Elections Canada is insisting that regulated fundraising events be publicly advertised with precise locations, despite safety concerns raised by the governing Liberals and Opposition Conservatives.
Parties are obligated under political financing law to publicly list the venue name, but Elections Canada said in guidelines published last week that Parliament could change the law to account for those concerns.
Until then, all fundraising events held in person — outside a general election — must be posted on the registered party’s website and must include the venue name as well as the municipality, province or territory, and postal code.
Both the Liberal and Conservative parties have been leaving venue details out of online notices for fundraising events attended by their leaders, citing increased security threats.
By Monday afternoon, the Conservative party had already updated its website to include the specific location of an upcoming fundraiser featuring its leader Pierre Poilievre.
For its part, the Liberal party said in a statement that it will fully comply with all Elections Canada regulations for fundraising.
Elections Canada made its final ruling last week after an unnamed political party suggested that listing the municipality and province or territory where an event was being held would be sufficient.
The agency did not say which party made the initial inquiry, but last spring the Liberal party informed the agency of a security issue linked to the public listing of a venue.
Prime Minister Justin Trudeau’s planned fundraising event in Surrey, B.C., was cancelled after the RCMP warned the protest outside could escalate.
“This incident followed numerous reports in recent years of security concerns involving politicians across the political spectrum,” Elections Canada said in its decision.
For example, during the 2021 general election, there was an increase of incidents ranging from “vandalism to assault.” In summer 2022, MPs were issued panic buttons due to a “rising concern about harassment of Parliamentarians.”
The Liberal and Conservative parties have been united in their stance that disclosing venue locations leads to safety concerns. The New Democrats and Bloc Québécois did not express those same concerns to Elections Canada.
The Conservative party told Elections Canada that disclosing events “considerably increases the risk and security concerns” for MPs, “especially the leaders of registered parties.”
“Given that all regulated events must be advertised publicly five days prior, it exponentially increases security risks and concerns of all those involved: parliamentarians, attendees, and event staff,” the party wrote in its submission.
As for the Liberal Party of Canada, it argued that events interrupted by security risks affects people’s ability to participate in the democratic process.
“Allowing events to be disrupted in an escalated manner undermines the ability of individuals to support the democratic process, puts their safety at risk, and violates their guaranteed right to freedom of expression under the Charter of Rights and Freedom,” the Liberal party wrote in its submission to Elections Canada.

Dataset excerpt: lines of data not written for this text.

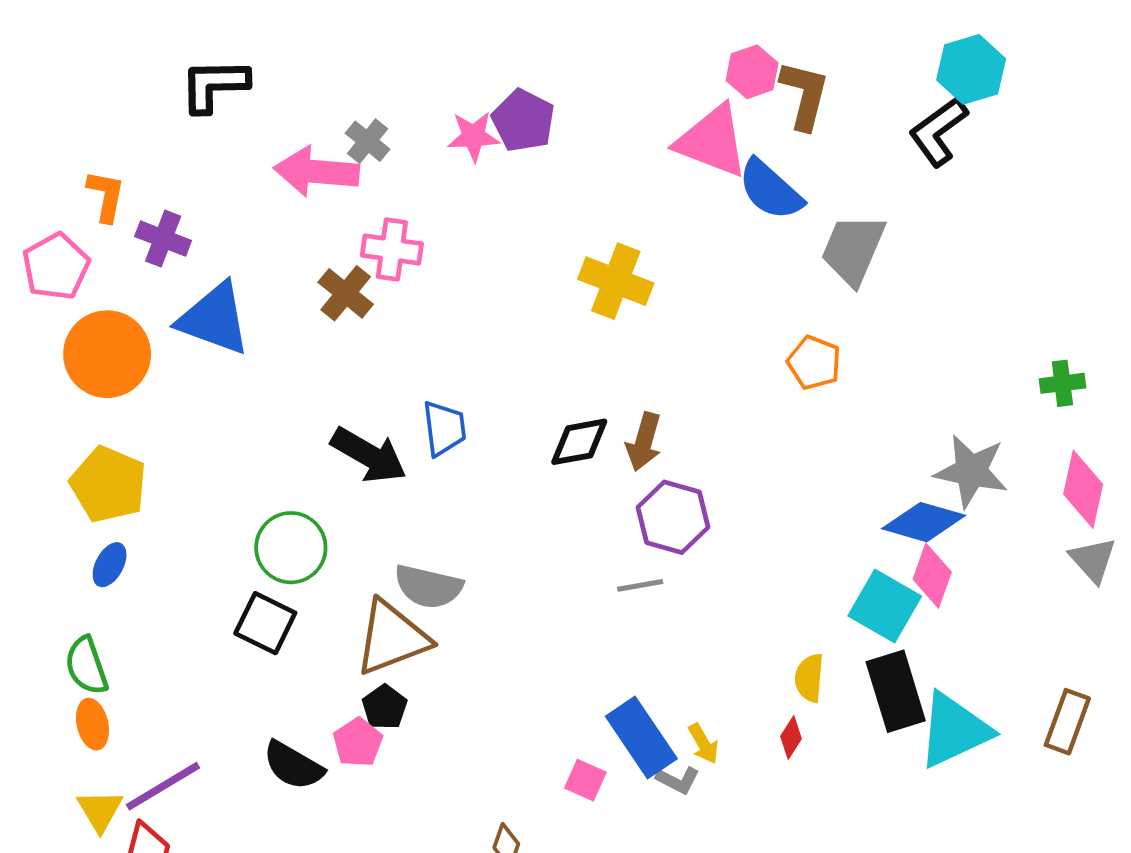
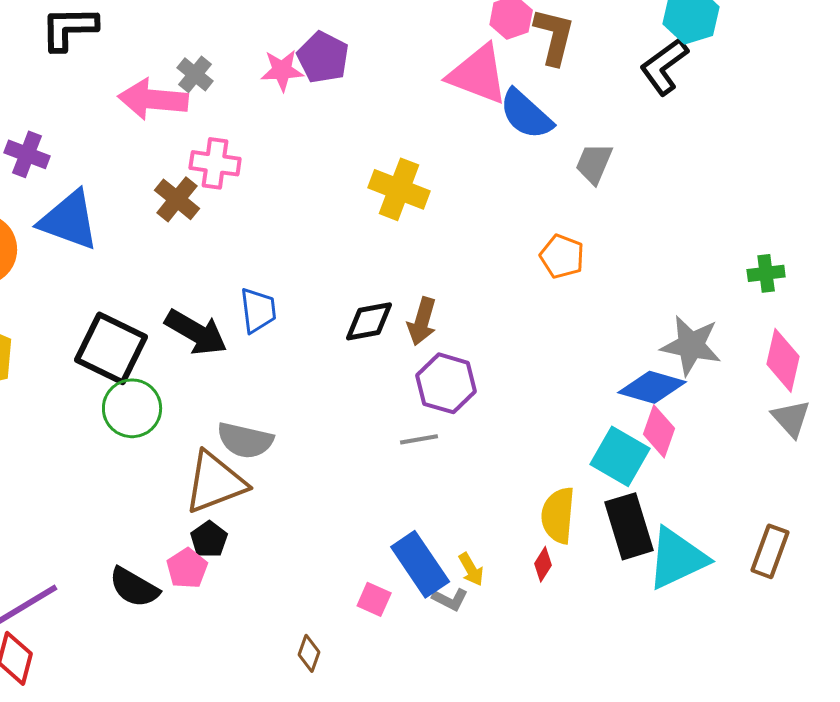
gray trapezoid: (853, 249) -> (594, 163), size x0.7
black square: (265, 623) -> (111, 348), moved, size x1.4
yellow semicircle: (809, 678) -> (558, 515), size x1.4

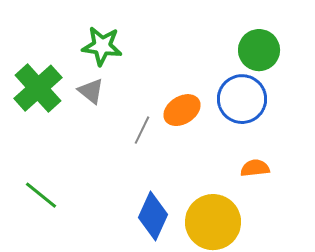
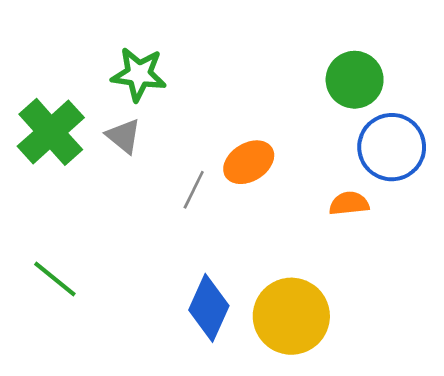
blue circle: (242, 99) -> (392, 147), moved
orange semicircle: (255, 168) -> (349, 203), moved

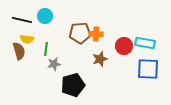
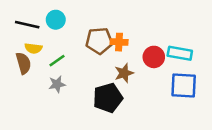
green line: (46, 49) -> (57, 61), turned 48
gray star: (54, 64) -> (57, 84), moved
black pentagon: (73, 85) -> (108, 98), moved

But the agency argued that when the Liberal government brought in Bill C-50 in 2018, an act to amend the Canada Elections Act on political financing, the primary objective was to increase overall transparency around political fundraising.
“A key element was transparency for the media, who have an interest in reporting on fundraisers attended by prominent politicians and who in turn keep the public informed,” Elections Canada said in its final decision.
Elections Canada is concerned that parties might not disclose the location to all people with a legitimate interest in the event, or they might not disclose the location in a timely fashion if it’s not posted publicly online.